=== EXTRACTED MATERIAL ===
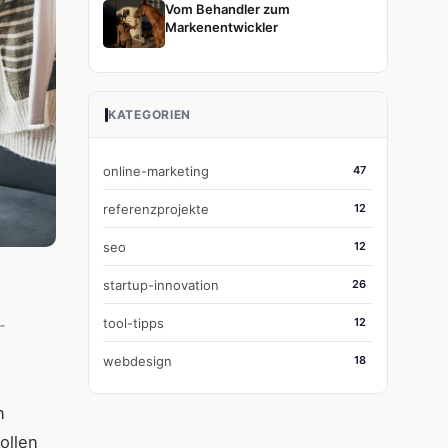
Vom Behandler zum
Markenentwickler
KATEGORIEN
online-marketing
47
referenzprojekte
12
seo
12
startup-innovation
26
tool-tipps
12
-
webdesign
18
n
ollen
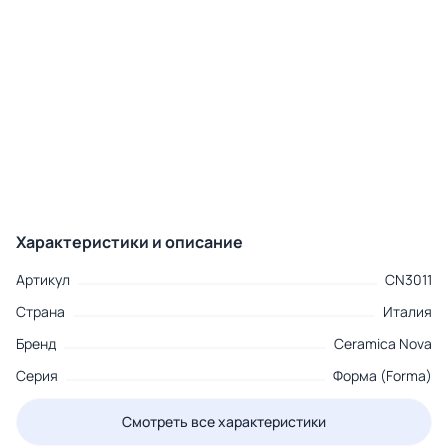
Характеристики и описание
Артикул
CN3011
Страна
Италия
Бренд
Ceramica Nova
Серия
Форма (Forma)
Смотреть все характеристики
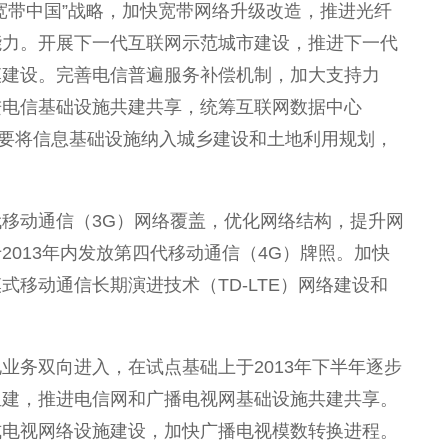
宽带中国”战略，加快宽带网络升级改造，推进光纤
能力。开展下一代互联网示范城市建设，推进下一代
模建设。完善电信普遍服务补偿机制，加大支持力
进电信基础设施共建共享，统筹互联网数据中心
府要将信息基础设施纳入城乡建设和土地利用规划，
移动通信（3G）网络覆盖，优化网络结构，提升网
013年内发放第四代移动通信（4G）牌照。加快
移动通信长期演进技术（TD-LTE）网络建设和
业务双向进入，在试点基础上于2013年下半年逐步
组建，推进电信网和广播电视网基础设施共建共享。
式电视网络设施建设，加快广播电视模数转换进程。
===
- EXERCISE REQUIREMENTS
Your task is to transcribe exactly the lines from the one with "进电信基础设施共建共享，统筹互联网数据中心" through the end of the data, both included, and nothing besides.

- RESPONSE TO THIS EXERCISE
进电信基础设施共建共享，统筹互联网数据中心
府要将信息基础设施纳入城乡建设和土地利用规划，
移动通信（3G）网络覆盖，优化网络结构，提升网
013年内发放第四代移动通信（4G）牌照。加快
移动通信长期演进技术（TD-LTE）网络建设和
业务双向进入，在试点基础上于2013年下半年逐步
组建，推进电信网和广播电视网基础设施共建共享。
式电视网络设施建设，加快广播电视模数转换进程。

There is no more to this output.